Last week, Bill Gates was quoted in several publications including this one lamenting the fact that more American kids are not studying computer science. He claims to be concerned that Microsoft will run out of graduates to recruit into its coding ranks.
Information Week's Mitch Wagner thinks Gates has himself to blame. Wagner thinks today's kids see the writing on the wall. He cites reports that technology jobs are getting exported to countries with low-cost labor and that fewer US employers are offering IT-centric summer internships. Why pursue a computer science degree if there might not be enough IT jobs upon graduation, he argues.
I think they're both missing a bigger point.
Rather than focusing on the sheer quantity of US college graduates studying computer science, they should be highlighting the quality (or lack thereof) compared with their international brethren. The results of this year's ACM International Collegiate Programming Contest were telling. Only three US universities finished in the top 29 (and none of them was in the top 15).

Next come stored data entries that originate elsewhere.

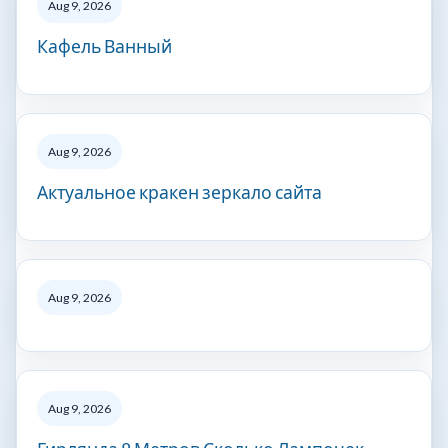
Aug 9, 2026
Кафель Ванный
Aug 9, 2026
Актуальное кракен зеркало сайта
Aug 9, 2026
Aug 9, 2026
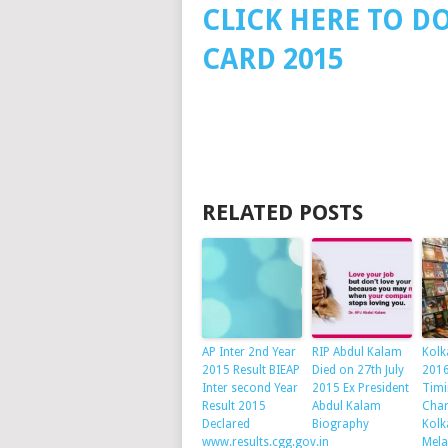
CLICK HERE TO D
CARD 2015
RELATED POSTS
AP Inter 2nd Year
RIP Abdul Kalam
Kolk
2015 Result BIEAP
Died on 27th July
2016
Inter second Year
2015 Ex President
Timi
Result 2015
Abdul Kalam
Char
Declared
Biography
Kolk
www.results.cgg.gov.in
Mela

The ACM winners are some of the brightest technology students in the world. They represent tomorrow's innovators. They are most likely to found the next technology giant -- the Microsoft (or Intel, Cisco, Apple, etc) of the future. Over time, the center of the global technology industry will emigrate from the US and, based on the ACM contest results, will probably land somewhere in Asia. The venture capital and related investment banking ecosystems will follow the technology entrepreneurs. Then will go the lawyers and accountants who help these technology companies to grow up. This is not just about IT jobs.
Fortunately, the average video-game playing American kid has good hand-eye coordination and nimble wrists. Both are good for flipping burgers.